The required answer is a copy of each line in the entries below that includes "projet".

-------- Material provided --------

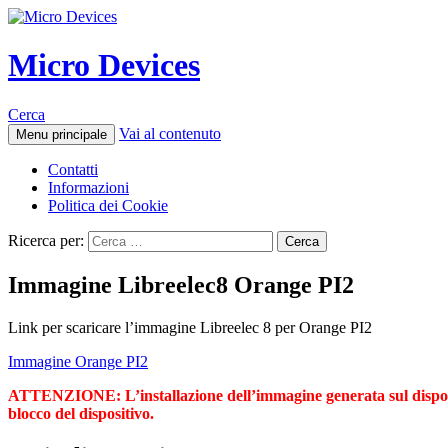
Micro Devices
Cerca
Vai al contenuto
Menu principale
Contatti
Informazioni
Politica dei Cookie
Ricerca per:
Immagine Libreelec8 Orange PI2
Link per scaricare l’immagine Libreelec 8 per Orange PI2
Immagine Orange PI2
ATTENZIONE: L’installazione dell’immagine generata sul dispositi
blocco del dispositivo.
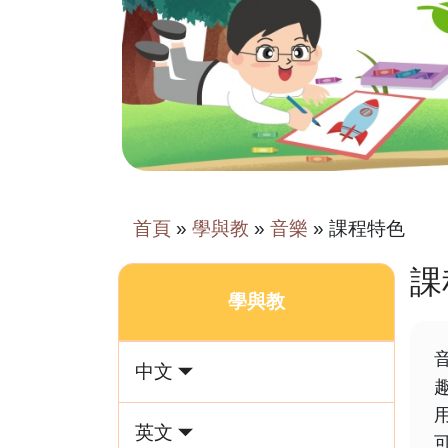
首頁
»
學與教
»
音樂
»
課程特色
課
學與教
中文
英文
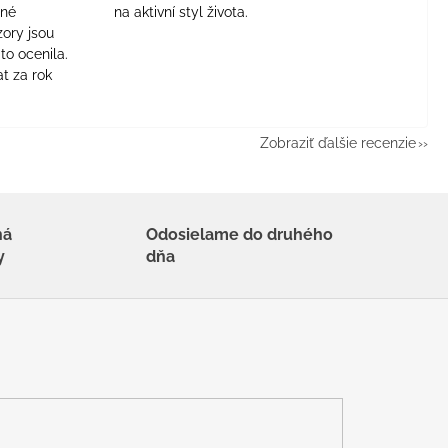
jné
na aktivní styl života.
zory jsou
to ocenila.
t za rok
Zobraziť ďalšie recenzie
há
Odosielame do druhého
y
dňa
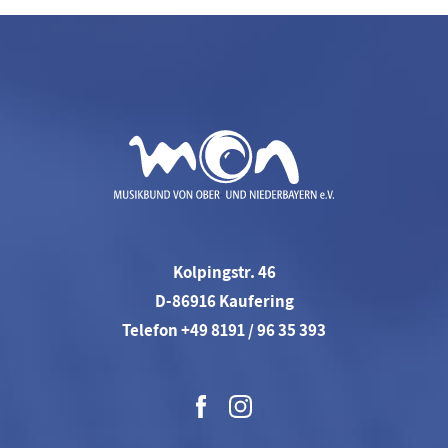
Kolpingstr. 46
D-86916 Kaufering
Telefon +49 8191 / 96 35 393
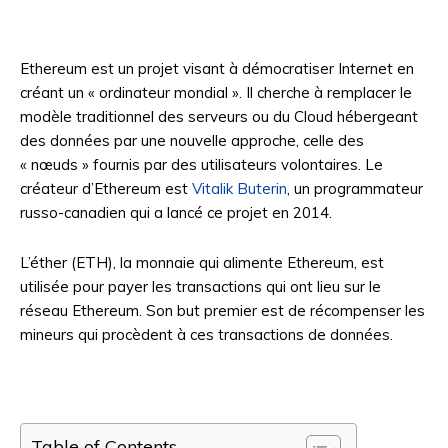
Ethereum est un projet visant à démocratiser Internet en
créant un « ordinateur mondial ». Il cherche à remplacer le
modèle traditionnel des serveurs ou du Cloud hébergeant
des données par une nouvelle approche, celle des
« nœuds » fournis par des utilisateurs volontaires. Le
créateur d’Ethereum est
Vitalik Buterin
, un programmateur
russo-canadien qui a lancé ce projet en 2014.
L’éther (ETH), la monnaie qui alimente Ethereum, est
utilisée pour payer les transactions qui ont lieu sur le
réseau Ethereum. Son but premier est de récompenser les
mineurs qui procèdent à ces transactions de données.
Table of Contents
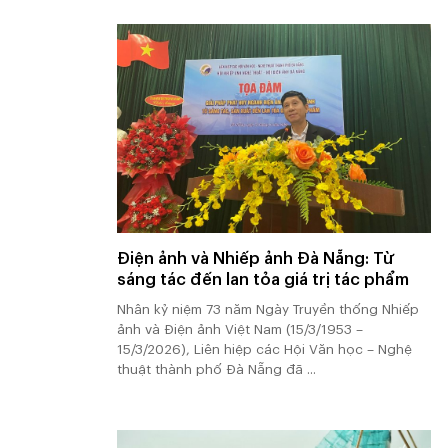
Điện ảnh và Nhiếp ảnh Đà Nẵng: Từ
sáng tác đến lan tỏa giá trị tác phẩm
Nhân kỷ niệm 73 năm Ngày Truyền thống Nhiếp
ảnh và Điện ảnh Việt Nam (15/3/1953 –
15/3/2026), Liên hiệp các Hội Văn học – Nghệ
thuật thành phố Đà Nẵng đã ...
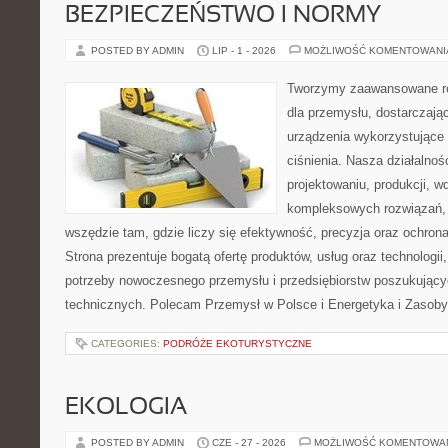
BEZPIECZEŃSTWO I NORMY
POSTED BY ADMIN
LIP - 1 - 2026
MOŻLIWOŚĆ KOMENTOWAN
Tworzymy zaawansowane ro
dla przemysłu, dostarczaj
urządzenia wykorzystujące
ciśnienia. Nasza działalnoś
projektowaniu, produkcji, w
kompleksowych rozwiązań, 
wszędzie tam, gdzie liczy się efektywność, precyzja oraz ochr
Strona prezentuje bogatą ofertę produktów, usług oraz technologii
potrzeby nowoczesnego przemysłu i przedsiębiorstw poszukując
technicznych. Polecam Przemysł w Polsce i Energetyka i Zasoby
CATEGORIES:
PODRÓŻE EKOTURYSTYCZNE
EKOLOGIA
POSTED BY ADMIN
CZE - 27 - 2026
MOŻLIWOŚĆ KOMENTOWA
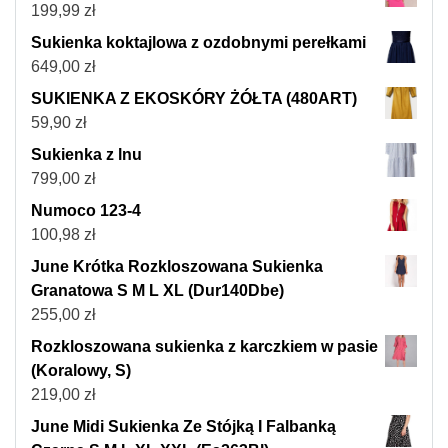
199,99
zł
Sukienka koktajlowa z ozdobnymi perełkami
649,00
zł
SUKIENKA Z EKOSKÓRY ŻÓŁTA (480ART)
59,90
zł
Sukienka z lnu
799,00
zł
Numoco 123-4
100,98
zł
June Krótka Rozkloszowana Sukienka
Granatowa S M L XL (Dur140Dbe)
255,00
zł
Rozkloszowana sukienka z karczkiem w pasie
(Koralowy, S)
219,00
zł
June Midi Sukienka Ze Stójką I Falbanką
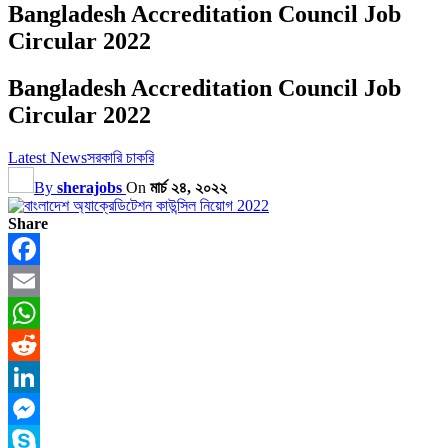
Bangladesh Accreditation Council Job
Circular 2022
Bangladesh Accreditation Council Job
Circular 2022
Latest News
সরকারি চাকরি
By
sherajobs
On
মার্চ ২৪, ২০২২
Share
Facebook
Email
WhatsApp
Reddit
LinkedIn
Messenger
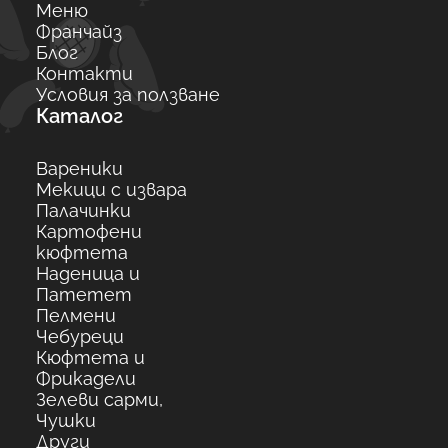
Меню
Франчайз
Блог
Контакти
Условия за ползване
Каталог
Вареники
Мекици с извара
Палачинки
Картофени
кюфтета
Наденица и
Патетет
Пелмени
Чебуреци
Кюфтета и
Фрикадели
Зелеви сарми,
Чушки
Други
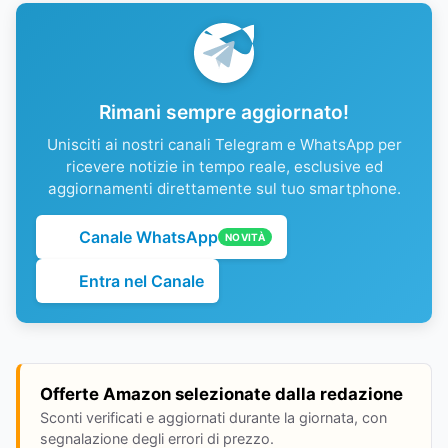
Rimani sempre aggiornato!
Unisciti ai nostri canali Telegram e WhatsApp per
ricevere notizie in tempo reale, esclusive ed
aggiornamenti direttamente sul tuo smartphone.
Canale WhatsApp
NOVITÀ
Entra nel Canale
Offerte Amazon selezionate dalla redazione
Sconti verificati e aggiornati durante la giornata, con
segnalazione degli errori di prezzo.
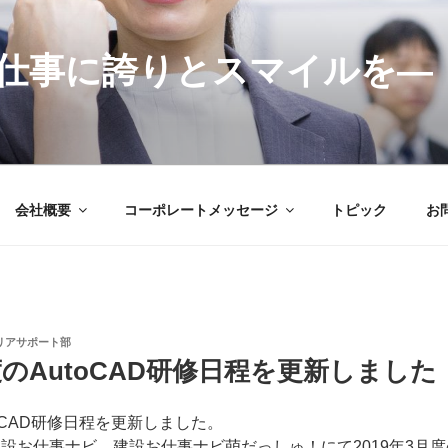
仕事に誇りとスマイルを―
会社概要
コーポレートメッセージ
トピック
お
リアサポート部
月度のAutoCAD研修日程を更新しました
toCAD研修日程を更新しました。
設お仕事ナビ、建設お仕事ナビ萌だっしゅ！にて2019年3月度の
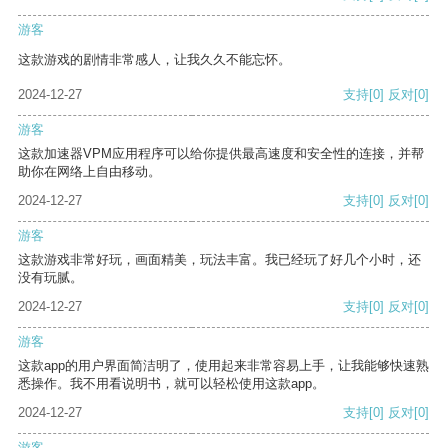
游客
这款游戏的剧情非常感人，让我久久不能忘怀。
2024-12-27
支持
[0]
反对
[0]
游客
这款加速器VPM应用程序可以给你提供最高速度和安全性的连接，并帮
助你在网络上自由移动。
2024-12-27
支持
[0]
反对
[0]
游客
这款游戏非常好玩，画面精美，玩法丰富。我已经玩了好几个小时，还
没有玩腻。
2024-12-27
支持
[0]
反对
[0]
游客
这款app的用户界面简洁明了，使用起来非常容易上手，让我能够快速熟
悉操作。我不用看说明书，就可以轻松使用这款app。
2024-12-27
支持
[0]
反对
[0]
游客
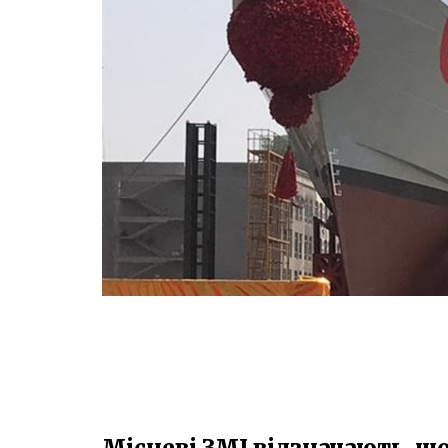
Місцеві ЗМІ відзначають, щ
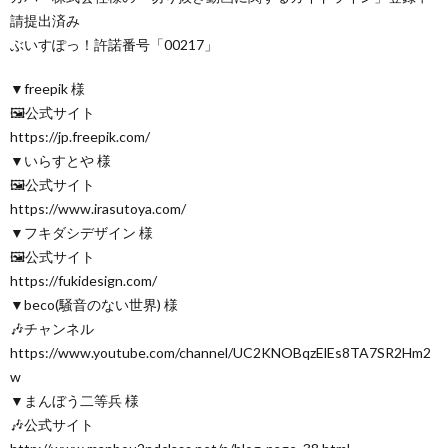
請提出済み
ぶいすぽっ！許諾番号「00217」
▼freepik 様
🖼公式サイト
https://jp.freepik.com/
▼いらすとや 様
🖼公式サイト
https://www.irasutoya.com/
▼フキダシデザイン 様
🖼公式サイト
https://fukidesign.com/
▼beco(騒音のない世界) 様
🎶チャンネル
https://www.youtube.com/channel/UC2KNOBqzElEs8TA7SR2Hm2
w
▼まんぼう二等兵 様
🎶公式サイト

--------

Output of the task
Ethereum est un projet visant à démocratiser Internet en
russo-canadien qui a lancé ce projet en 2014.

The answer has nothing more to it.